Super Bowl Betting: Basic Coin Toss Props

Super Bowl Betting:  Basic Coin Toss Props

The betting on Super Bowl XVIII will begin before the game between the Seattle Seahawks and Denver Broncos even kicks off. Virtually every sports book in the world offers a variety of props related to the pre game coin toss. In this post we’ll talk about some of these bets and the best strategy for betting this type of Super Bowl prop.

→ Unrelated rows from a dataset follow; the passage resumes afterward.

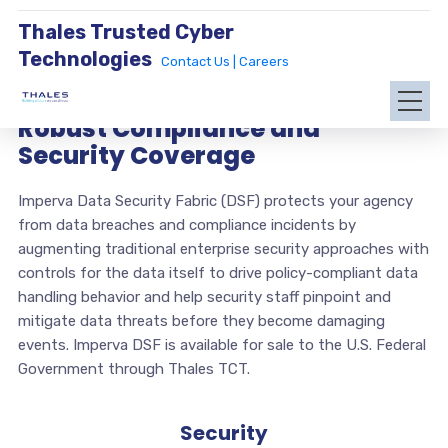
Thales Trusted Cyber
Technologies
Contact Us |
Careers
Robust Compliance and
Security Coverage
Imperva Data Security Fabric (DSF) protects your agency
from data breaches and compliance incidents by
augmenting traditional enterprise security approaches with
controls for the data itself to drive policy-compliant data
handling behavior and help security staff pinpoint and
mitigate data threats before they become damaging
events. Imperva DSF is available for sale to the U.S. Federal
Government through Thales TCT.
Security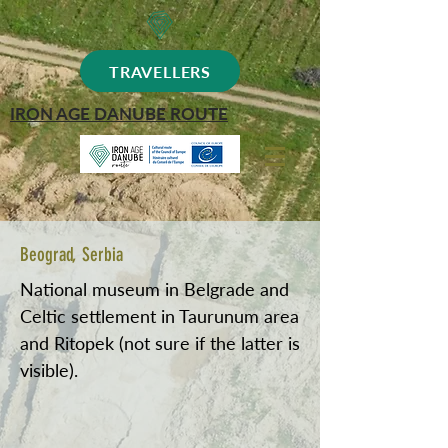
TRAVELLERS
IRON AGE DANUBE ROUTE
Beograd, Serbia
National museum in Belgrade and
Celtic settlement in Taurunum area
and Ritopek (not sure if the latter is
visible).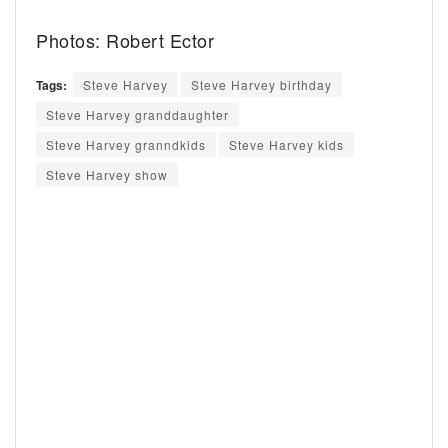
Photos: Robert Ector
Tags:
Steve Harvey
Steve Harvey birthday
Steve Harvey granddaughter
Steve Harvey granndkids
Steve Harvey kids
Steve Harvey show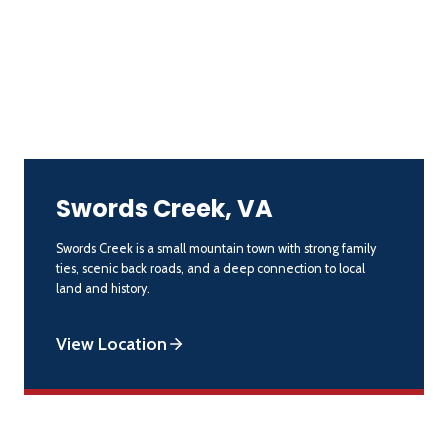
Swords Creek, VA
Swords Creek is a small mountain town with strong family
ties, scenic back roads, and a deep connection to local
land and history.
View Location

The coin toss prop is not exactly a great bet from a statistical standpoint but it is very easy for beginners to understand.

There are a variety of proposition bets based on the outcome of the pregame coin toss with the most basic–and most common–requiring the bettor to select whether the coin will land ‘heads’ or ‘tails’. Despite the obvious statistical basis to the contrary there are plenty of people trying to determine a pattern in past coin tosses and extrapolate it to this year’s Super Bowl. They’ll point out that the last five Super Bowl coin tosses–and six of the last seven–have landed on ‘heads’. Prior to this most recent run ‘tails’ was the result in four straight years and 9 of 10 years (Super Bowls 32 through 42 inclusive). At least there were some attempts at theoretical validation during this ‘tails’ run–some suggested that the special commemorative coin used by the NFL was ‘top heavy’ due to its design and that was the reason for such a strong ‘tails’ run. It’s doubtful that the coin design had anything to do with the propensity of ‘tails’ during this era but at least there was some effort made to explain a completely random trend.

Here’s the reality of the situation–assuming that the NFL uses a ‘fair coin’ for their Super Bowl coin toss (and they assure us that they do) it doesn’t matter what happened in last year’s Super Bowl, the first Super Bowl game or any of the 46 in between. It’s a 50/50 proposition and an equal chance that the coin will land ‘heads’ or ‘tails’. If you’re going to play this prop the important thing is to look at the moneyline price next to the ‘heads’ and ‘tails’. The lower the moneyline figure the better of a bet it is. Most sports books require that you lay -110 on either side of the heads/tails proposition. Some sports books, however, offer lower juice on the Super Bowl coin toss–as low as -101. Since a 50/50 moneyline translates to +100 even at -101 you’re theoretically getting the worst of it but not by much. So pick heads or tails, bet it at the best price you can find and hope for the best!